-------- WORKING DATA --------

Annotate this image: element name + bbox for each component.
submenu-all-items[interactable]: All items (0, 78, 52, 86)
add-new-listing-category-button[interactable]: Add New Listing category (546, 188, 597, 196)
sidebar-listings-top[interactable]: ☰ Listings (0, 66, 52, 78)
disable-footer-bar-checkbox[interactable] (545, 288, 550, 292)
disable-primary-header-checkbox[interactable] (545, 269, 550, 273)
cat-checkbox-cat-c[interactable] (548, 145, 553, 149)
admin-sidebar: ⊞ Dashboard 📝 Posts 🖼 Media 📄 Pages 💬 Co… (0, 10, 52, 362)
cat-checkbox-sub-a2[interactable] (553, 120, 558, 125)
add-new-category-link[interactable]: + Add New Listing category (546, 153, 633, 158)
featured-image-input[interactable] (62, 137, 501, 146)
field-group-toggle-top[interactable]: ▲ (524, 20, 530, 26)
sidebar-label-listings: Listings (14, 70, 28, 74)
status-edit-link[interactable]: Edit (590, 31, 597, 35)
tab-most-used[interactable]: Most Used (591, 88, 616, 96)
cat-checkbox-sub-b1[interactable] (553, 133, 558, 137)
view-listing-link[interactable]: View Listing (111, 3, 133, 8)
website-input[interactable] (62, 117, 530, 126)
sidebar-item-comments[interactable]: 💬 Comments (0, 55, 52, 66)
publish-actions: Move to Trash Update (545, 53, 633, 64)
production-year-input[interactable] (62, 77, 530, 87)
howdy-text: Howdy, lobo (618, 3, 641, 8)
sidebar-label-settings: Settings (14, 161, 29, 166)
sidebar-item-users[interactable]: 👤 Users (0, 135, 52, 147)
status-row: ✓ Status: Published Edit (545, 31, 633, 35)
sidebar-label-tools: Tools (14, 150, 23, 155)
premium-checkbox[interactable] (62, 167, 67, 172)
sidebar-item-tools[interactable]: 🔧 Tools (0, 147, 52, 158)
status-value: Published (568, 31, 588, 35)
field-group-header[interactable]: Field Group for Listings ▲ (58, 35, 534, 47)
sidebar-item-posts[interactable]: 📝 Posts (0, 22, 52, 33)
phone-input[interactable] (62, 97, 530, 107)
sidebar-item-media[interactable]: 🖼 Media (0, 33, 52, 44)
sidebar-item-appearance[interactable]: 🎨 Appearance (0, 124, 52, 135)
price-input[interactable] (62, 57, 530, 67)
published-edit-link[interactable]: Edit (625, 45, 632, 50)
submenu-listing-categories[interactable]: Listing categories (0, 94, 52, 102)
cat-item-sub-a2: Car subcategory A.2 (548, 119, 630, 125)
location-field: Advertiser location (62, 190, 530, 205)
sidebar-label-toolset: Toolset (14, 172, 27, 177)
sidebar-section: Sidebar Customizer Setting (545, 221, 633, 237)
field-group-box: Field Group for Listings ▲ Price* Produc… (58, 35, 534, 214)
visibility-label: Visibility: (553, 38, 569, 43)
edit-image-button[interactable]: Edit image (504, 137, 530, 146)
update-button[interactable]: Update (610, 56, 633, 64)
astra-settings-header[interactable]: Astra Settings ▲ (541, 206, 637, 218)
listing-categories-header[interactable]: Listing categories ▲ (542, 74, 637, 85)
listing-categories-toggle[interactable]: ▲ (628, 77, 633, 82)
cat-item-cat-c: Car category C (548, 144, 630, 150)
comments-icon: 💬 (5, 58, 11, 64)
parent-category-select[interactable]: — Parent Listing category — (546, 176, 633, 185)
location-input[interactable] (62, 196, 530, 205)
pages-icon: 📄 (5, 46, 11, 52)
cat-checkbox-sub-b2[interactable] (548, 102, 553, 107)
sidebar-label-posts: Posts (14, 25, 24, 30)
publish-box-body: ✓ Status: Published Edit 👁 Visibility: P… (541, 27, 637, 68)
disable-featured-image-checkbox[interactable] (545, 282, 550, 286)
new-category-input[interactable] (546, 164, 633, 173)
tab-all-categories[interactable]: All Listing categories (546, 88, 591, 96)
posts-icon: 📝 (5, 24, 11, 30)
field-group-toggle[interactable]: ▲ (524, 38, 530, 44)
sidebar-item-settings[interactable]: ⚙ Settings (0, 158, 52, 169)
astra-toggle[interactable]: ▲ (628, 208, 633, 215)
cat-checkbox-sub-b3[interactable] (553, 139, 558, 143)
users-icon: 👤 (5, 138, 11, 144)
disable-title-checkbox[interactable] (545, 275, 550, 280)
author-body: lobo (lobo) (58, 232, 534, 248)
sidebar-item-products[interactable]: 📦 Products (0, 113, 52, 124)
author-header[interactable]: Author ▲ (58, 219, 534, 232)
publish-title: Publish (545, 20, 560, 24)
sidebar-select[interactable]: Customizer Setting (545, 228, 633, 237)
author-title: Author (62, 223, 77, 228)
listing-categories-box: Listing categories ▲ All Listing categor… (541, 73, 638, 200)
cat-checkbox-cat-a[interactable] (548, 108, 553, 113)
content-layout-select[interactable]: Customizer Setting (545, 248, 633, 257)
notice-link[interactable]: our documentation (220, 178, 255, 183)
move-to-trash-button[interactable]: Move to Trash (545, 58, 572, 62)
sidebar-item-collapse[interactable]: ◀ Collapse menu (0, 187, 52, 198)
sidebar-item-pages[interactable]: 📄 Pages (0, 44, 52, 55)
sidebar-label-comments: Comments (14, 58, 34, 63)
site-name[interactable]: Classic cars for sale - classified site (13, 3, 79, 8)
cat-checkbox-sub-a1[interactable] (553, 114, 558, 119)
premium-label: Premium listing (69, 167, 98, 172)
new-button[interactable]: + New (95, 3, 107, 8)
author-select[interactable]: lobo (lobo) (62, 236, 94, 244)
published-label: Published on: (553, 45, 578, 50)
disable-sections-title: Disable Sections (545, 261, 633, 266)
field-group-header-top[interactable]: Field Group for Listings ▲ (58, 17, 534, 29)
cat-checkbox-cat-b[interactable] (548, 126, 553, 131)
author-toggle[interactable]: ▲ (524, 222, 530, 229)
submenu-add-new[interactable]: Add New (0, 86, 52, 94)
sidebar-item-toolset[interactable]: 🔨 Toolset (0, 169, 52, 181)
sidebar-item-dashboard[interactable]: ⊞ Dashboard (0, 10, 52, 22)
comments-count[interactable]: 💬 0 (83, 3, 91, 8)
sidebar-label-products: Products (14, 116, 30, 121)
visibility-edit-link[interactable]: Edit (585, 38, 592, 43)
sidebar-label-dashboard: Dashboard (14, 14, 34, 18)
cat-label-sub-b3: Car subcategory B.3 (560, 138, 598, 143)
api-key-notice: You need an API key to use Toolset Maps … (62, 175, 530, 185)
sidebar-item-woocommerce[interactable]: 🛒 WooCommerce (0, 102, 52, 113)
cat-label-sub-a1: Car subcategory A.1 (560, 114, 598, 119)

--------

▶ [PROBLEM REQUIREMENTS]: None of the records may be left out; each is to be restated exactly.

▶ [WRITTEN RESPONSE]:
Annotate this image: element name + bbox for each component.
submenu-all-items[interactable]: All items (0, 78, 52, 86)
add-new-listing-category-button[interactable]: Add New Listing category (546, 188, 597, 196)
sidebar-listings-top[interactable]: ☰ Listings (0, 66, 52, 78)
disable-footer-bar-checkbox[interactable] (545, 288, 550, 292)
disable-primary-header-checkbox[interactable] (545, 269, 550, 273)
cat-checkbox-cat-c[interactable] (548, 145, 553, 149)
admin-sidebar: ⊞ Dashboard 📝 Posts 🖼 Media 📄 Pages 💬 Co… (0, 10, 52, 362)
cat-checkbox-sub-a2[interactable] (553, 120, 558, 125)
add-new-category-link[interactable]: + Add New Listing category (546, 153, 633, 158)
featured-image-input[interactable] (62, 137, 501, 146)
field-group-toggle-top[interactable]: ▲ (524, 20, 530, 26)
sidebar-label-listings: Listings (14, 70, 28, 74)
status-edit-link[interactable]: Edit (590, 31, 597, 35)
tab-most-used[interactable]: Most Used (591, 88, 616, 96)
cat-checkbox-sub-b1[interactable] (553, 133, 558, 137)
view-listing-link[interactable]: View Listing (111, 3, 133, 8)
website-input[interactable] (62, 117, 530, 126)
sidebar-item-comments[interactable]: 💬 Comments (0, 55, 52, 66)
publish-actions: Move to Trash Update (545, 53, 633, 64)
production-year-input[interactable] (62, 77, 530, 87)
howdy-text: Howdy, lobo (618, 3, 641, 8)
sidebar-label-settings: Settings (14, 161, 29, 166)
sidebar-item-users[interactable]: 👤 Users (0, 135, 52, 147)
status-row: ✓ Status: Published Edit (545, 31, 633, 35)
sidebar-label-tools: Tools (14, 150, 23, 155)
premium-checkbox[interactable] (62, 167, 67, 172)
sidebar-item-tools[interactable]: 🔧 Tools (0, 147, 52, 158)
status-value: Published (568, 31, 588, 35)
field-group-header[interactable]: Field Group for Listings ▲ (58, 35, 534, 47)
sidebar-item-posts[interactable]: 📝 Posts (0, 22, 52, 33)
phone-input[interactable] (62, 97, 530, 107)
sidebar-item-media[interactable]: 🖼 Media (0, 33, 52, 44)
sidebar-item-appearance[interactable]: 🎨 Appearance (0, 124, 52, 135)
price-input[interactable] (62, 57, 530, 67)
published-edit-link[interactable]: Edit (625, 45, 632, 50)
submenu-listing-categories[interactable]: Listing categories (0, 94, 52, 102)
cat-item-sub-a2: Car subcategory A.2 (548, 119, 630, 125)
location-field: Advertiser location (62, 190, 530, 205)
sidebar-label-toolset: Toolset (14, 172, 27, 177)
sidebar-section: Sidebar Customizer Setting (545, 221, 633, 237)
field-group-box: Field Group for Listings ▲ Price* Produc… (58, 35, 534, 214)
visibility-label: Visibility: (553, 38, 569, 43)
edit-image-button[interactable]: Edit image (504, 137, 530, 146)
update-button[interactable]: Update (610, 56, 633, 64)
astra-settings-header[interactable]: Astra Settings ▲ (541, 206, 637, 218)
listing-categories-header[interactable]: Listing categories ▲ (542, 74, 637, 85)
listing-categories-toggle[interactable]: ▲ (628, 77, 633, 82)
cat-item-cat-c: Car category C (548, 144, 630, 150)
comments-icon: 💬 (5, 58, 11, 64)
parent-category-select[interactable]: — Parent Listing category — (546, 176, 633, 185)
location-input[interactable] (62, 196, 530, 205)
pages-icon: 📄 (5, 46, 11, 52)
cat-checkbox-sub-b2[interactable] (548, 102, 553, 107)
sidebar-label-posts: Posts (14, 25, 24, 30)
publish-box-body: ✓ Status: Published Edit 👁 Visibility: P… (541, 27, 637, 68)
disable-featured-image-checkbox[interactable] (545, 282, 550, 286)
new-category-input[interactable] (546, 164, 633, 173)
tab-all-categories[interactable]: All Listing categories (546, 88, 591, 96)
posts-icon: 📝 (5, 24, 11, 30)
field-group-toggle[interactable]: ▲ (524, 38, 530, 44)
sidebar-item-settings[interactable]: ⚙ Settings (0, 158, 52, 169)
astra-toggle[interactable]: ▲ (628, 208, 633, 215)
cat-checkbox-sub-b3[interactable] (553, 139, 558, 143)
users-icon: 👤 (5, 138, 11, 144)
disable-title-checkbox[interactable] (545, 275, 550, 280)
author-body: lobo (lobo) (58, 232, 534, 248)
sidebar-item-products[interactable]: 📦 Products (0, 113, 52, 124)
author-header[interactable]: Author ▲ (58, 219, 534, 232)
publish-title: Publish (545, 20, 560, 24)
sidebar-select[interactable]: Customizer Setting (545, 228, 633, 237)
author-title: Author (62, 223, 77, 228)
listing-categories-box: Listing categories ▲ All Listing categor… (541, 73, 638, 200)
cat-checkbox-cat-a[interactable] (548, 108, 553, 113)
content-layout-select[interactable]: Customizer Setting (545, 248, 633, 257)
notice-link[interactable]: our documentation (220, 178, 255, 183)
move-to-trash-button[interactable]: Move to Trash (545, 58, 572, 62)
sidebar-item-collapse[interactable]: ◀ Collapse menu (0, 187, 52, 198)
sidebar-item-pages[interactable]: 📄 Pages (0, 44, 52, 55)
sidebar-label-comments: Comments (14, 58, 34, 63)
site-name[interactable]: Classic cars for sale - classified site (13, 3, 79, 8)
cat-checkbox-sub-a1[interactable] (553, 114, 558, 119)
premium-label: Premium listing (69, 167, 98, 172)
new-button[interactable]: + New (95, 3, 107, 8)
author-select[interactable]: lobo (lobo) (62, 236, 94, 244)
published-label: Published on: (553, 45, 578, 50)
disable-sections-title: Disable Sections (545, 261, 633, 266)
field-group-header-top[interactable]: Field Group for Listings ▲ (58, 17, 534, 29)
cat-checkbox-cat-b[interactable] (548, 126, 553, 131)
author-toggle[interactable]: ▲ (524, 222, 530, 229)
submenu-add-new[interactable]: Add New (0, 86, 52, 94)
sidebar-item-toolset[interactable]: 🔨 Toolset (0, 169, 52, 181)
sidebar-item-dashboard[interactable]: ⊞ Dashboard (0, 10, 52, 22)
comments-count[interactable]: 💬 0 (83, 3, 91, 8)
sidebar-label-products: Products (14, 116, 30, 121)
visibility-edit-link[interactable]: Edit (585, 38, 592, 43)
sidebar-label-dashboard: Dashboard (14, 14, 34, 18)
cat-label-sub-b3: Car subcategory B.3 (560, 138, 598, 143)
api-key-notice: You need an API key to use Toolset Maps … (62, 175, 530, 185)
sidebar-item-woocommerce[interactable]: 🛒 WooCommerce (0, 102, 52, 113)
cat-label-sub-a1: Car subcategory A.1 (560, 114, 598, 119)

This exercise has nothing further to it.